| TRY IT |
Where the word "pixel" appears in a line below, copy the whole line.

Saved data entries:
================================
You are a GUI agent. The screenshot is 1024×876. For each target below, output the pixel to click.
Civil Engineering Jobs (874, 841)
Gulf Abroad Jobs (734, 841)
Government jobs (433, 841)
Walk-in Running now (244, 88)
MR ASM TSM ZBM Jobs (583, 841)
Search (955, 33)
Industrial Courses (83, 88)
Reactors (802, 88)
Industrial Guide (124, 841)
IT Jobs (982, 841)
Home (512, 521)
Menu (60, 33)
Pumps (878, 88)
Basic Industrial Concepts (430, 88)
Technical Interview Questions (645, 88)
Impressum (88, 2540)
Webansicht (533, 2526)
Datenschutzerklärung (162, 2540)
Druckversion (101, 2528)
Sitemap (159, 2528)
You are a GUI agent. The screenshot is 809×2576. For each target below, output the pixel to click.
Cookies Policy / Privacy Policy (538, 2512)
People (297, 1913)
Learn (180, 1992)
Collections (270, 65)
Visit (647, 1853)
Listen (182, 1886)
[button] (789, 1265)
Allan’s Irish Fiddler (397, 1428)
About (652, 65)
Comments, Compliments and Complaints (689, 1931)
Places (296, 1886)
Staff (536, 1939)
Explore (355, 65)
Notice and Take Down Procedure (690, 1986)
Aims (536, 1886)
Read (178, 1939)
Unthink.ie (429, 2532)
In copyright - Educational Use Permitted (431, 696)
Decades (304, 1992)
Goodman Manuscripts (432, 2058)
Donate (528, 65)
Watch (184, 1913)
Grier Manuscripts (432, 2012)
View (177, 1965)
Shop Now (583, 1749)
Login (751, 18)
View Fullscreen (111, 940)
================================
| EXERCISE ANSWER |
You are a GUI agent. The screenshot is 1024×876. For each target below, output the pixel to click.
You are a GUI agent. The screenshot is 809×2576. For each target below, output the pixel to click.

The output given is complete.